Scientific Reports (Feb 2024)
Predicting the formation of NADES using a transformer-based model
Abstract
Abstract The application of natural deep eutectic solvents (NADES) in the pharmaceutical, agricultural, and food industries represents one of the fastest growing fields of green chemistry, as these mixtures can potentially replace traditional organic solvents. These advances are, however, limited by the development of new NADES which is today, almost exclusively empirically driven and often derivative from known mixtures. To overcome this limitation, we propose the use of a transformer-based machine learning approach. Here, the transformer-based neural network model was first pre-trained to recognize chemical patterns from SMILES representations (unlabeled general chemical data) and then fine-tuned to recognize the patterns in strings that lead to the formation of either stable NADES or simple mixtures of compounds not leading to the formation of stable NADES (binary classification).
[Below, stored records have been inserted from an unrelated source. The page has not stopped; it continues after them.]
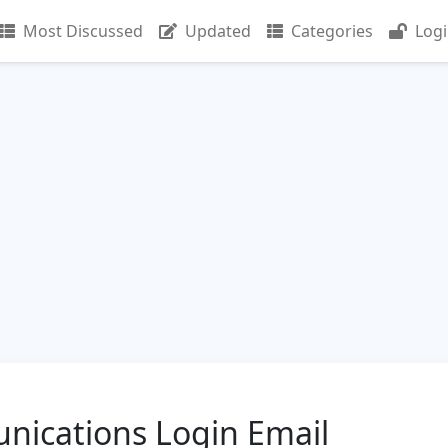
Most Discussed
Updated
Categories
Log
nications Login Email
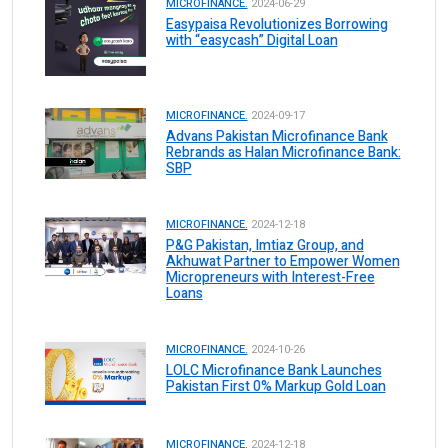
MICROFINANCE.
2024-06-29
Easypaisa Revolutionizes Borrowing
with “easycash” Digital Loan
MICROFINANCE.
2024-09-17
Advans Pakistan Microfinance Bank
Rebrands as Halan Microfinance Bank:
SBP
MICROFINANCE.
2024-12-18
P&G Pakistan, Imtiaz Group, and
Akhuwat Partner to Empower Women
Micropreneurs with Interest-Free
Loans
MICROFINANCE.
2024-10-26
LOLC Microfinance Bank Launches
Pakistan First 0% Markup Gold Loan
MICROFINANCE.
2024-12-18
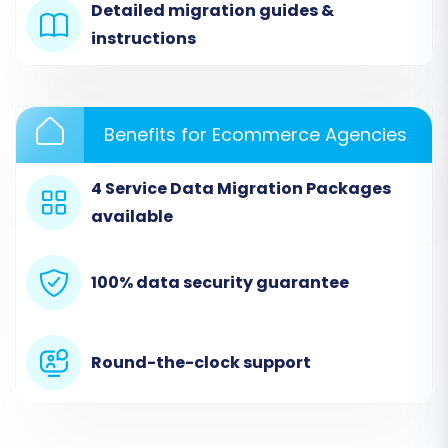
Detailed migration guides &
instructions
Benefits for Ecommerce Agencies
4 Service Data Migration Packages
available
Step 3: Prepare Sitecore
100% data security guarantee
Commerce Data for Export
This is a critical preparatory step outside of the
Round-the-clock support
immediate wizard interface. From your Sitecore
Commerce instance, you must export your
store's data into well-structured CSV files. The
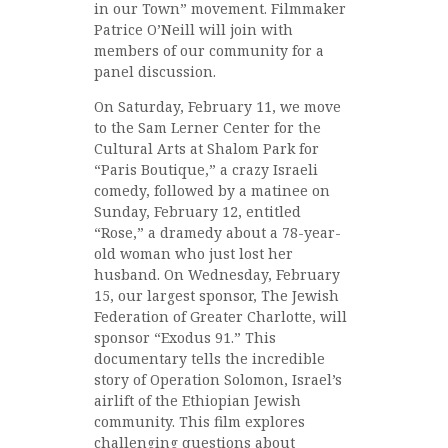
in our Town” movement. Filmmaker
Patrice O’Neill will join with
members of our community for a
panel discussion.
On Saturday, February 11, we move
to the Sam Lerner Center for the
Cultural Arts at Shalom Park for
“Paris Boutique,” a crazy Israeli
comedy, followed by a matinee on
Sunday, February 12, entitled
“Rose,” a dramedy about a 78-year-
old woman who just lost her
husband. On Wednesday, February
15, our largest sponsor, The Jewish
Federation of Greater Charlotte, will
sponsor “Exodus 91.” This
documentary tells the incredible
story of Operation Solomon, Israel’s
airlift of the Ethiopian Jewish
community. This film explores
challenging questions about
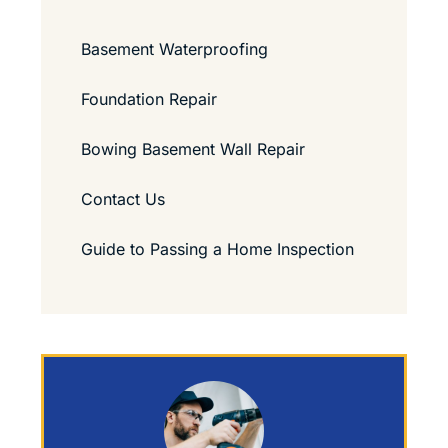
Basement Waterproofing
Foundation Repair
Bowing Basement Wall Repair
Contact Us
Guide to Passing a Home Inspection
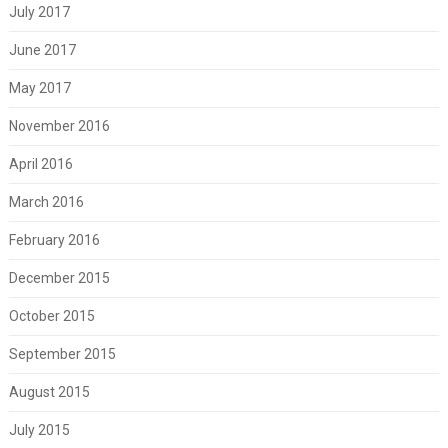
July 2017
June 2017
May 2017
November 2016
April 2016
March 2016
February 2016
December 2015
October 2015
September 2015
August 2015
July 2015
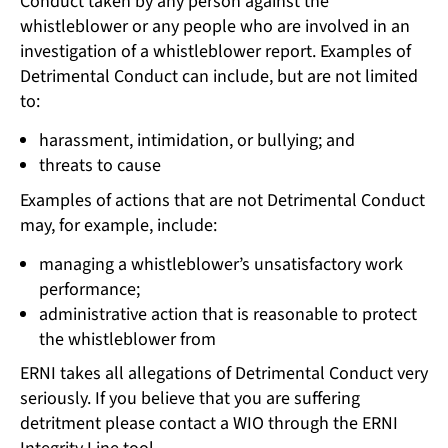
Conduct taken by any person against the
whistleblower or any people who are involved in an
investigation of a whistleblower report. Examples of
Detrimental Conduct can include, but are not limited
to:
harassment, intimidation, or bullying; and
threats to cause
Examples of actions that are not Detrimental Conduct
may, for example, include:
managing a whistleblower’s unsatisfactory work
performance;
administrative action that is reasonable to protect
the whistleblower from
ERNI takes all allegations of Detrimental Conduct very
seriously. If you believe that you are suffering
detritment please contact a WIO through the ERNI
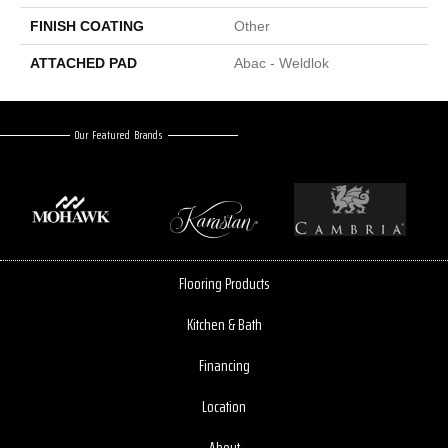
FINISH COATING
Other
ATTACHED PAD
Abac - Weldlok
Our Featured Brands
Flooring Products
Kitchen & Bath
Financing
Location
About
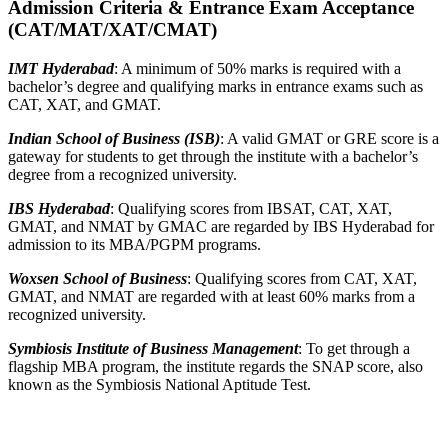
Admission Criteria & Entrance Exam Acceptance
(CAT/MAT/XAT/CMAT)
IMT Hyderabad
: A minimum of 50% marks is required with a
bachelor’s degree and qualifying marks in entrance exams such as
CAT, XAT, and GMAT.
Indian School of Business (ISB)
: A valid GMAT or GRE score is a
gateway for students to get through the institute with a bachelor’s
degree from a recognized university.
IBS Hyderabad
: Qualifying scores from IBSAT, CAT, XAT,
GMAT, and NMAT by GMAC are regarded by IBS Hyderabad for
admission to its MBA/PGPM programs.
Woxsen School of Business
: Qualifying scores from CAT, XAT,
GMAT, and NMAT are regarded with at least 60% marks from a
recognized university.
Symbiosis Institute of Business Management
: To get through a
flagship MBA program, the institute regards the SNAP score, also
known as the Symbiosis National Aptitude Test.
Because this strategy was adapted from language learning, it allows the use of relatively small datasets and relatively low computational resources. The resulting algorithm is capable of predicting the formation of multiple new stable eutectic mixtures (n = 337) from a general database of natural compounds. More importantly, the system is also able to predict the components and molar ratios needed to render NADES with new molecules (not present in the training database), an aspect that was validated using previously reported NADES as well as by developing multiple novel solvents containing ibuprofen. We believe this strategy has the potential to transform the screening process for NADES as well as the pharmaceutical industry, streamlining the use of bioactive compounds as functional components of liquid formulations, rather than simple solutes.